** Materials provided follows **

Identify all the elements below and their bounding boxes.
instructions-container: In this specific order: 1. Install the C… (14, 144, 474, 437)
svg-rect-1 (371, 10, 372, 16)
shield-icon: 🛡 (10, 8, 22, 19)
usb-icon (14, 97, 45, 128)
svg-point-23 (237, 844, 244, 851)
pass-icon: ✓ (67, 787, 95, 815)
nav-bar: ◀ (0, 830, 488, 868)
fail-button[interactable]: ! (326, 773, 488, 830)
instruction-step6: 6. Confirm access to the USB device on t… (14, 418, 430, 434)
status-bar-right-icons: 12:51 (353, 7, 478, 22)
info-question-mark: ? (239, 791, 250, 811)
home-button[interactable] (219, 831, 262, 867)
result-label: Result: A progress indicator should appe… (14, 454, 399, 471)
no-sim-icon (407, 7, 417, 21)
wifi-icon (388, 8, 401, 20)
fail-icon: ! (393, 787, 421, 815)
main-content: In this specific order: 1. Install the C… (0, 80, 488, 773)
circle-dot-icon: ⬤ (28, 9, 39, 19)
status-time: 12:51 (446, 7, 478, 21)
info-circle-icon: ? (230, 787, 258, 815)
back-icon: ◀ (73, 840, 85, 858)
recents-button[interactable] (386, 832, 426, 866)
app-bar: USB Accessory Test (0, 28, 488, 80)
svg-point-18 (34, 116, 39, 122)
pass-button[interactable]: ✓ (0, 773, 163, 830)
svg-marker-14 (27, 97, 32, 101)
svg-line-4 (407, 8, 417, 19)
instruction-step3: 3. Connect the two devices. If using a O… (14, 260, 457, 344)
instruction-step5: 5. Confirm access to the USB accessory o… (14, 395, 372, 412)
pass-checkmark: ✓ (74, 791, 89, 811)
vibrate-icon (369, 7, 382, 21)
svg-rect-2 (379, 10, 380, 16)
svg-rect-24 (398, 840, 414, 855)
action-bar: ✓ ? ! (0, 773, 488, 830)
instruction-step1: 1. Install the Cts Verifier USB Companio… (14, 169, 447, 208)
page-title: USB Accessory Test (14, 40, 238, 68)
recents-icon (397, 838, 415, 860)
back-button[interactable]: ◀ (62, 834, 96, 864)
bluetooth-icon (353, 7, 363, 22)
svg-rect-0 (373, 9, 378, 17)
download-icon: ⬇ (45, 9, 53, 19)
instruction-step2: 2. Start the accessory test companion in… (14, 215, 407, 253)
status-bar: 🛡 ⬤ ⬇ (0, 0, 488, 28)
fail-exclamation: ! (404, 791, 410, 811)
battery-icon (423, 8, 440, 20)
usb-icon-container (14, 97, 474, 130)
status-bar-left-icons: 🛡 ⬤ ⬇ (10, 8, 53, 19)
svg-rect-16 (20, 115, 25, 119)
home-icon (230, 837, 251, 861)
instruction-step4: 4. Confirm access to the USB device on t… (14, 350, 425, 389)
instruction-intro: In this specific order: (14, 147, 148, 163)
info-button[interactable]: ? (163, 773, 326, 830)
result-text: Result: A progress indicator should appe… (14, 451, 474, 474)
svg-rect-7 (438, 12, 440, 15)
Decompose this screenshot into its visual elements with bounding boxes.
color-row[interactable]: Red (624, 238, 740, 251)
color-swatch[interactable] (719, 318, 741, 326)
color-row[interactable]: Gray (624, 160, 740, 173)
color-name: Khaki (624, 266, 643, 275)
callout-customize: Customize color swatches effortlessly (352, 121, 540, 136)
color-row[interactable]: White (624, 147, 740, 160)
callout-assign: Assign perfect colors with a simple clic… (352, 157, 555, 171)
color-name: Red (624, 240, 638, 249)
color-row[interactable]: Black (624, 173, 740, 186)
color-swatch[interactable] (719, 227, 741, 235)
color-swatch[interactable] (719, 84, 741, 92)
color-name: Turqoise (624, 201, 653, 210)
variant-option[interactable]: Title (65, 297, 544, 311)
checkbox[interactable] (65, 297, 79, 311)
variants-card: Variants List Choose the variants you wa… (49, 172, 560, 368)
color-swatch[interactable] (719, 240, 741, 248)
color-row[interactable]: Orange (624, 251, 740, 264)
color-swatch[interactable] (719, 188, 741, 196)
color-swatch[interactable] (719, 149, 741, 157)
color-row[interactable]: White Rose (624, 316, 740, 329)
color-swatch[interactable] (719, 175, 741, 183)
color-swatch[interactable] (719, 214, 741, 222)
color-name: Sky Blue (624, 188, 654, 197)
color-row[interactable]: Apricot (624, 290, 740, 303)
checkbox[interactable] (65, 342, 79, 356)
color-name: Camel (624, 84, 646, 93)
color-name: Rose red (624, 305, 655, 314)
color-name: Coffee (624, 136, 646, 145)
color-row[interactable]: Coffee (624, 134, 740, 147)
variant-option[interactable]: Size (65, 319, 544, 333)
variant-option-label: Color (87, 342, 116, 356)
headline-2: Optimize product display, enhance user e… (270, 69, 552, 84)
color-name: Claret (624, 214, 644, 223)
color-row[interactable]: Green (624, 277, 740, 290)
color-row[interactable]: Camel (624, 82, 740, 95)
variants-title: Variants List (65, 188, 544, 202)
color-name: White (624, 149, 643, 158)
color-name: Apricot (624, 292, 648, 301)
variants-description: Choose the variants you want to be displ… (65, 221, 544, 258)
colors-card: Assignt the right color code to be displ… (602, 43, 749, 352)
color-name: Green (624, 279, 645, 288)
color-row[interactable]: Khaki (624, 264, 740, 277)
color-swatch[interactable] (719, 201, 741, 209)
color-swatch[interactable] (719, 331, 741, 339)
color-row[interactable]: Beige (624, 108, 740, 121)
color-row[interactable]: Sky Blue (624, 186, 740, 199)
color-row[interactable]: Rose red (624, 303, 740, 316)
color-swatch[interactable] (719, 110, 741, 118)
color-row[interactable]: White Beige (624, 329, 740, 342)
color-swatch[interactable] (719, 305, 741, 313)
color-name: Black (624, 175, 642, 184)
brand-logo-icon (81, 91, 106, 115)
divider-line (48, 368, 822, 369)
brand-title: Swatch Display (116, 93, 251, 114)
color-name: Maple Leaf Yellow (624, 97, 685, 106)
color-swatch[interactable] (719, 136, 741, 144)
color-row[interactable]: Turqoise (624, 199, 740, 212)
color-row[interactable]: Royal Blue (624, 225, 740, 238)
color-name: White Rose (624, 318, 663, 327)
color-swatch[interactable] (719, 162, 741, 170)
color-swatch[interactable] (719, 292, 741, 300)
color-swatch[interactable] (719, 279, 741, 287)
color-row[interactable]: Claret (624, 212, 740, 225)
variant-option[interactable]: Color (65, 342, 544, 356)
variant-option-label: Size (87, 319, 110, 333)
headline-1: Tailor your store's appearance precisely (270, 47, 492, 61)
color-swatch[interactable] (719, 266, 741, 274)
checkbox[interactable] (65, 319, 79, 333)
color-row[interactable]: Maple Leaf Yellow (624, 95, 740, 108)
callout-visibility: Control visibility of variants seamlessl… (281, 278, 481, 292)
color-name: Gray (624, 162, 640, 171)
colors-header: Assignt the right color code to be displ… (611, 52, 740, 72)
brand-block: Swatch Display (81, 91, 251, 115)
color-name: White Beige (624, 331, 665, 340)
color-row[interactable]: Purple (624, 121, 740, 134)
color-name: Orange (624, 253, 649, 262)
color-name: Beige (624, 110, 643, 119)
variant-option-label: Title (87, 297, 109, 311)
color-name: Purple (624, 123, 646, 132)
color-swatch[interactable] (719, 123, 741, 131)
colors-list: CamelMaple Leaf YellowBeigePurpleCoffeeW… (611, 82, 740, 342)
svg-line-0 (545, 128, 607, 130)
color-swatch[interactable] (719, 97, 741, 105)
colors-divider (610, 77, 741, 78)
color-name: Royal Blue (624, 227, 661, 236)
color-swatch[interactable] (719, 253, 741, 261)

** End of Materials provided **
** Materials provided follows **

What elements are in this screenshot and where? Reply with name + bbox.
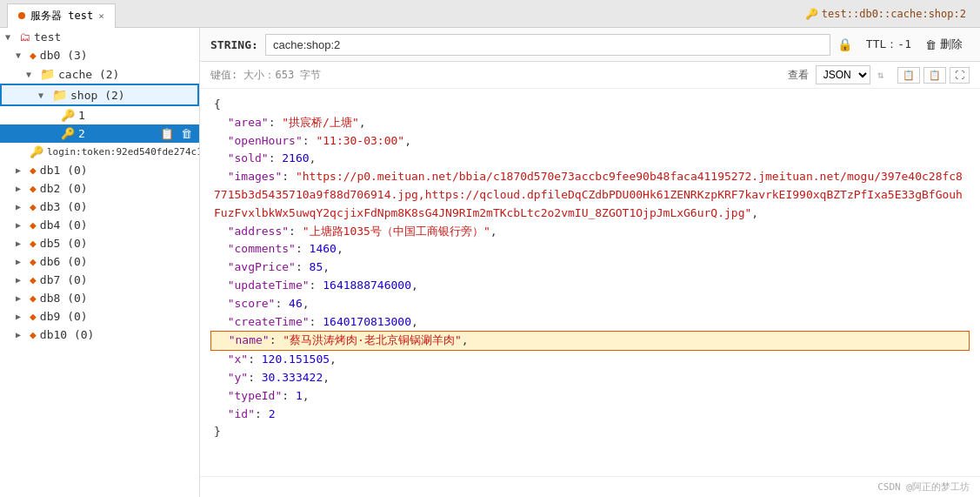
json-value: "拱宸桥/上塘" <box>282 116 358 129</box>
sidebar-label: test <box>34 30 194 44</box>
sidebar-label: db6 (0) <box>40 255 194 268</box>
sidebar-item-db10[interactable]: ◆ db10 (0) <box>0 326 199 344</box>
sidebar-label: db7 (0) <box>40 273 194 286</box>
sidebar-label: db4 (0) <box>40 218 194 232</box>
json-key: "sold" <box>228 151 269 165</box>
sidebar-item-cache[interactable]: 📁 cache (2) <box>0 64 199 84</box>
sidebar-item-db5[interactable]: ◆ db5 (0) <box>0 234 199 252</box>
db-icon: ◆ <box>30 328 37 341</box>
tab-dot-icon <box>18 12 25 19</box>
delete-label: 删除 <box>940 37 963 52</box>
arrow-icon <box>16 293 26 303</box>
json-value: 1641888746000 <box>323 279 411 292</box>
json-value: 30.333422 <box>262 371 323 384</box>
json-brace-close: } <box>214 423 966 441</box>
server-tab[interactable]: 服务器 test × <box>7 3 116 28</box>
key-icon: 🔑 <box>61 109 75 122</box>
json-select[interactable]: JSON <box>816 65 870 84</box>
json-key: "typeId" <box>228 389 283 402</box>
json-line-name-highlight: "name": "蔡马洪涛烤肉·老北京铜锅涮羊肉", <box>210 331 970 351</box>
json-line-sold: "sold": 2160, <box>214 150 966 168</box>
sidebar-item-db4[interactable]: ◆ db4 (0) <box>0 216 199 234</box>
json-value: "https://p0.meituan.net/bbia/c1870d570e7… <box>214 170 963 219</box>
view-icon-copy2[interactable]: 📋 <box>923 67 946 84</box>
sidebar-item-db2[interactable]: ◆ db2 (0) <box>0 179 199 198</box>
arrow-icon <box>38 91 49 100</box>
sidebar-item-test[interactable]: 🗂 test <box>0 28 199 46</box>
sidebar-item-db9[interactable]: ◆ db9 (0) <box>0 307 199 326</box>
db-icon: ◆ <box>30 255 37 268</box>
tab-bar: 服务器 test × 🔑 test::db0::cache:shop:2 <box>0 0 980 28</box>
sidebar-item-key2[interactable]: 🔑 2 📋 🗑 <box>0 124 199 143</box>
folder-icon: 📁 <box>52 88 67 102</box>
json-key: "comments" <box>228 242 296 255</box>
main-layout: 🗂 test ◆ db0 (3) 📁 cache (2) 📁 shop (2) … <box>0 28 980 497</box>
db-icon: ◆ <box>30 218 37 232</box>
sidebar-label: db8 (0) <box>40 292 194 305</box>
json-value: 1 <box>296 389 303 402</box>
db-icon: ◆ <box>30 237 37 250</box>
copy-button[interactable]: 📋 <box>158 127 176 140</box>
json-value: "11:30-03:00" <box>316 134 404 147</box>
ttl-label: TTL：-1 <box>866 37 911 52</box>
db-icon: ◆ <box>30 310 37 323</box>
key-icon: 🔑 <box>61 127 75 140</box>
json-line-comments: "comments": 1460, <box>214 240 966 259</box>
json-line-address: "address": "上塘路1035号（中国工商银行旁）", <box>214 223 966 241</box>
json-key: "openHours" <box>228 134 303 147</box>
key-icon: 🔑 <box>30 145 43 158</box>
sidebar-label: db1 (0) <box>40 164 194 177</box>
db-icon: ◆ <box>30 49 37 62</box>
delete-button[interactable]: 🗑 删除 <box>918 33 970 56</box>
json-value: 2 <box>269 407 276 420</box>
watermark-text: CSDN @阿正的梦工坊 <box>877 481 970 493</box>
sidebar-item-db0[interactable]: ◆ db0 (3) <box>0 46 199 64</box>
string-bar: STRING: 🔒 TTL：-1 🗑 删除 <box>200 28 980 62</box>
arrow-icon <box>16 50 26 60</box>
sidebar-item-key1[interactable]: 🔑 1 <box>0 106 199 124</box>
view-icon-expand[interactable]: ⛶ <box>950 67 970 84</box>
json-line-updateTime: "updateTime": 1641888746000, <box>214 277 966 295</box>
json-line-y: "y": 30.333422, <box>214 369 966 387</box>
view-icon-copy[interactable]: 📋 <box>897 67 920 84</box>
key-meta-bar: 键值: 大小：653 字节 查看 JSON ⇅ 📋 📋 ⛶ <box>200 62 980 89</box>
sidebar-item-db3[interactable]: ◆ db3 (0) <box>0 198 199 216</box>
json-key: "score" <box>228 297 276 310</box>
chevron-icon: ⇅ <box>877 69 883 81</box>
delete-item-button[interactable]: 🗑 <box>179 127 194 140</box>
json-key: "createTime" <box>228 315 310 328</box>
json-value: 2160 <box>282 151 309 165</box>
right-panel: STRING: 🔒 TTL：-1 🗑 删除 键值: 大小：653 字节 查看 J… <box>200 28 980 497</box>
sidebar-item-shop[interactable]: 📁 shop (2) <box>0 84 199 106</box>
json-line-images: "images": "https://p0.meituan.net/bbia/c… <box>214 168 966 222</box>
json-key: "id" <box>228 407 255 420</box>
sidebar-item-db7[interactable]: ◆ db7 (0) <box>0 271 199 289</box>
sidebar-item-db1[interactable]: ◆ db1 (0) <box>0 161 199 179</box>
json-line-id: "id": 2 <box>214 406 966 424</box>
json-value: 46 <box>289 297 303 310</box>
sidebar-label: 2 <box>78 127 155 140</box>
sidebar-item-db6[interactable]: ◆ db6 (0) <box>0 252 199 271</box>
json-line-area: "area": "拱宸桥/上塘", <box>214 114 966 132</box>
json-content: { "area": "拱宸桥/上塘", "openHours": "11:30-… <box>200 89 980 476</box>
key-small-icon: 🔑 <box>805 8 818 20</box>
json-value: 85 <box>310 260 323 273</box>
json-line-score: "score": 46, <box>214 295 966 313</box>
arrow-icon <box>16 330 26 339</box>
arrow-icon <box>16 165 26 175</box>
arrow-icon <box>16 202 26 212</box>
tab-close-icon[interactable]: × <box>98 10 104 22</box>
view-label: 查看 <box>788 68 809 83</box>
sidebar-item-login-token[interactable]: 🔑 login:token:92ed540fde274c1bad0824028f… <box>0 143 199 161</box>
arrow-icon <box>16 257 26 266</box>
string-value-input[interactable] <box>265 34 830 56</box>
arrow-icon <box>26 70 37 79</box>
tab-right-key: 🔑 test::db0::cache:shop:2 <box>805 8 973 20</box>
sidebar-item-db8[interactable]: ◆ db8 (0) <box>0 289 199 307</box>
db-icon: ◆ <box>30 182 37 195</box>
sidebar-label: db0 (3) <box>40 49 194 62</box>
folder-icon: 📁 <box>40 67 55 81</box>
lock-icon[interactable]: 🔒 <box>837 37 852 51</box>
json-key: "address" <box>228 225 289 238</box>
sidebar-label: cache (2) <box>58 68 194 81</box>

** End of Materials provided **

What you are asked to do: Check each line of the data for the string "checkbox" and state how many lines contain it, without any other output.

Reply: 3